It is common to hear women being told not to breast feed when pregnant. The thinking is that doing so will affect the growth of the unborn baby. In this report by SADE OGUNTOLA, mothers and experts say it is safe and merely a myth.

 

A  mother has revealed how she breastfeed for three and a half years. She had in-between delivered a baby and continued breastfeeding both babies till each of the babies had stopped taking breast milk on their own.

Mrs Amber Sijuade, a mother of 3, found she was pregnant again when her daughter was seven months old. She had continued to breastfeed her though many people who noticed she was pregnant asked her to stop.

“I did not know that was quite a taboo. In fact, it was something I did not think about because I knew at the time that she was too young to stop breastfeeding,”  Mrs Sijuade said.

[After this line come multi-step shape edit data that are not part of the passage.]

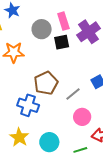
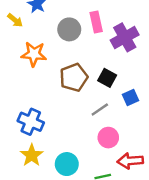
black square: (62, 42) -> (107, 78), moved, turned 35
brown pentagon: (46, 83) -> (74, 77), moved
blue cross: (28, 105) -> (31, 122), moved

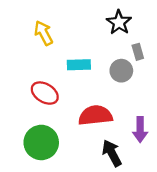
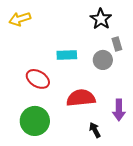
yellow arrow: (44, 33) -> (20, 19), moved, turned -80
black arrow: (112, 153) -> (95, 130), size x0.7

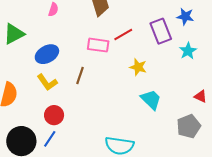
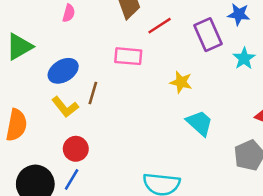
red line: (123, 35) -> (160, 26), moved
brown line: (80, 75) -> (93, 93), moved

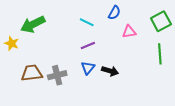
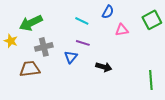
purple line: (88, 46) -> (83, 43), turned 40
green line: (160, 54) -> (151, 80), moved
blue triangle: (88, 68) -> (71, 57), moved
gray cross: (57, 75) -> (44, 47), moved

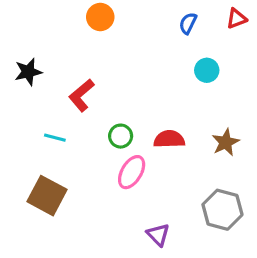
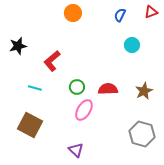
orange circle: (100, 17) -> (73, 13), moved
purple triangle: (158, 235) -> (76, 150), moved

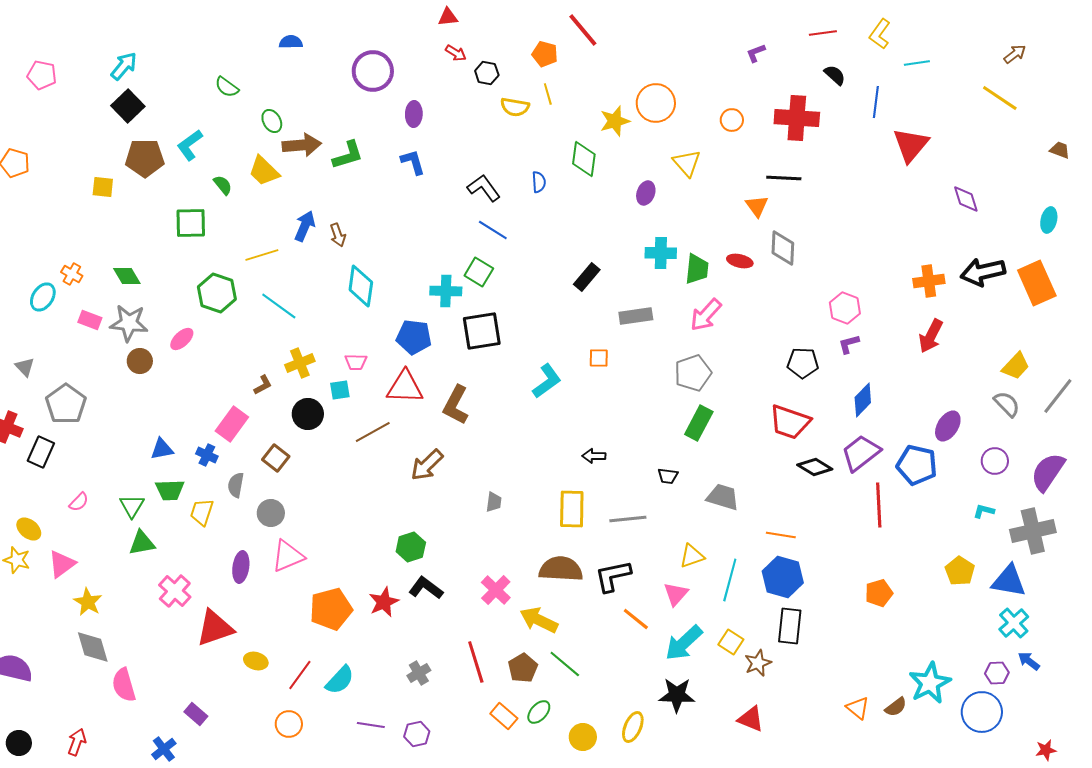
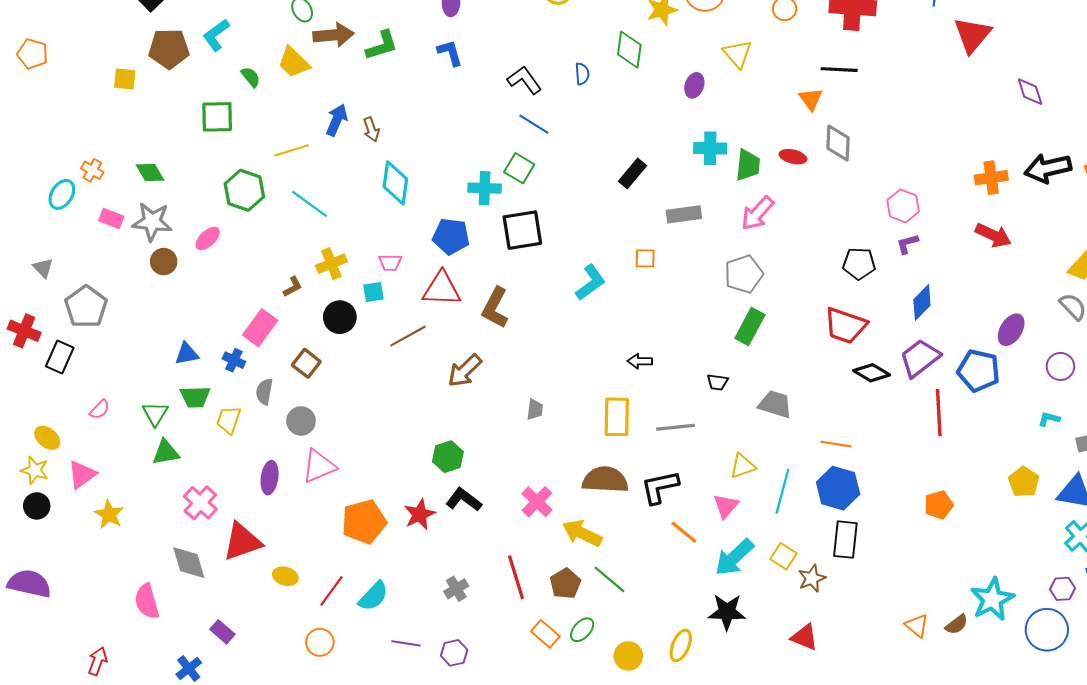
red arrow: (931, 336) -> (993, 235), turned -92
gray diamond: (93, 647) -> (189, 563), moved
black circle: (19, 743) -> (37, 506), moved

Mrs Sijuade, Mrs Faith Akinrelere and other women shared their breastfeeding experiences at the “Breast is Best!” programme of the J-Rapha Hospital and Maternity Limited to celebrate mothers. It was to encourage all women to choose exclusive breastfeeding and inaugurate the hospitals’ breastfeeding club.

Rather than depriving her daughter of breastmilk, Amber made sure that her nutrition was enough to support her as a pregnant woman and a breastfeeding mother at the same time.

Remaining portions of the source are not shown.